Time: h 14:00
Location: Room Ofek, Polo Ferrari 1 - Via Sommarive 5, Povo (TN)
- Nadia Metoui
Abstract of Dissertation
Modern organizations collect massive amounts of data, both internally (from their employees and processes) and externally (from customers, suppliers, partners). The increasing availability of these large datasets was made possible thanks to the increasing storage and processing capability. Therefore, from a technical perspective, organizations are now in a position to exploit these diverse datasets to create new data-driven businesses or optimizing existing processes (real-time customization, predictive analytics, etc.). However, this kind of data often contains very sensitive information that, if leaked or misused, can lead to privacy violations.
Privacy is becoming increasingly relevant for organization and businesses, due to strong regulatory frameworks (e.g., the EU General Data Protection Regulation GDPR, the Health Insurance Portability and Accountability Act HIPAA) and the increasing awareness of citizens about personal data issues. Privacy breaches and failure to meet privacy requirements can have a tremendous impact on companies (e.g., reputation loss, noncompliance fines, legal actions). Privacy violation threats are not exclusively caused by external actors gaining access due to security gaps. Privacy breaches can also be originated by internal actors, sometimes even by trusted and authorized ones. As a consequence, most organizations prefer to strongly limit (even internally) the sharing and dissemination of data, thereby making most of the information unavailable to decision-makers, and thus preventing the organization from fully exploit the power of these new data sources.
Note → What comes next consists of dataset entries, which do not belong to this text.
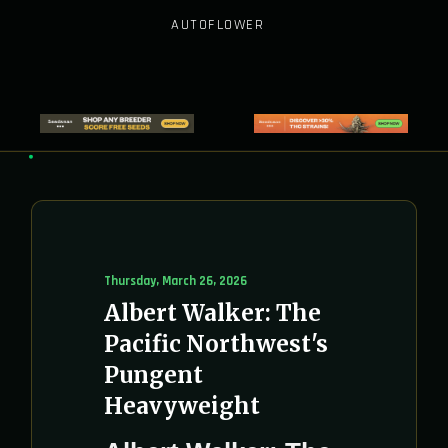
AUTOFLOWER
Thursday, March 26, 2026
Albert Walker: The
Pacific Northwest's
Pungent
Heavyweight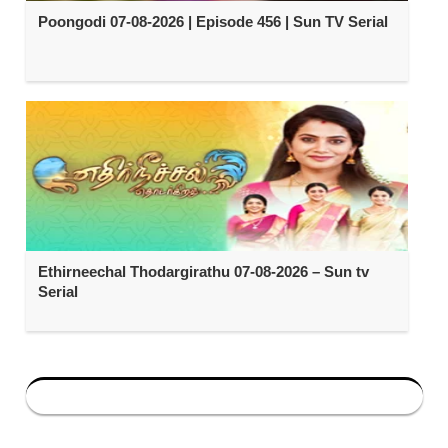
Poongodi 07-08-2026 | Episode 456 | Sun TV Serial
Ethirneechal Thodargirathu 07-08-2026 – Sun tv
Serial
In order to unlock this potential, while controlling the privacy risk, it is necessary to develop novel data sharing and access control mechanisms able to support risk-based decision making and weigh the advantages of information against privacy considerations. To achieve this, access control decisions must be based on an (dynamically assessed) estimation of expected cost and benefits compared to the risk, and not (as in traditional access control systems) on a predefined policy that statically defines what accesses are allowed and denied.
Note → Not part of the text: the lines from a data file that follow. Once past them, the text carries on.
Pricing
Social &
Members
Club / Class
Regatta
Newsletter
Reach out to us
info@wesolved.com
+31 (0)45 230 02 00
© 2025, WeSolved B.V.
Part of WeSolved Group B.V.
In Risk-based access control for each access request, the corresponding risk is estimated and if the risk is lower than a given threshold (possibly related to the trustworthiness of the requester), then access is granted or denied. The aim is to be more permissive than in traditional access control systems by allowing for a better exploitation of data. Although existing risk-based access control models provide an important step towards a better management and exploitation of data, they have a number of drawbacks which limit their e↵ectiveness. In particular, most of the existing risk-based systems only support binary access decisions: the outcome is “allowed” or “denied”, whereas in real life we often have exceptions based on additional conditions (e.g., “ I cannot provide this information, unless you sign the following non-disclosure agreement.” or “ I cannot disclose this data, because they contain personal identifiable information, but I can disclose an anonymized version of the data.”). In other words, the system should be able to propose risk mitigation measures to reduce the risk (e.g., disclose partial or anonymized version of the requested data) instead of denying risky access requests. Alternatively, it should be able to propose appropriate trust enhancement measures (e.g., stronger authentication), and once they are accepted/fulfilled by the requester, more information can be shared.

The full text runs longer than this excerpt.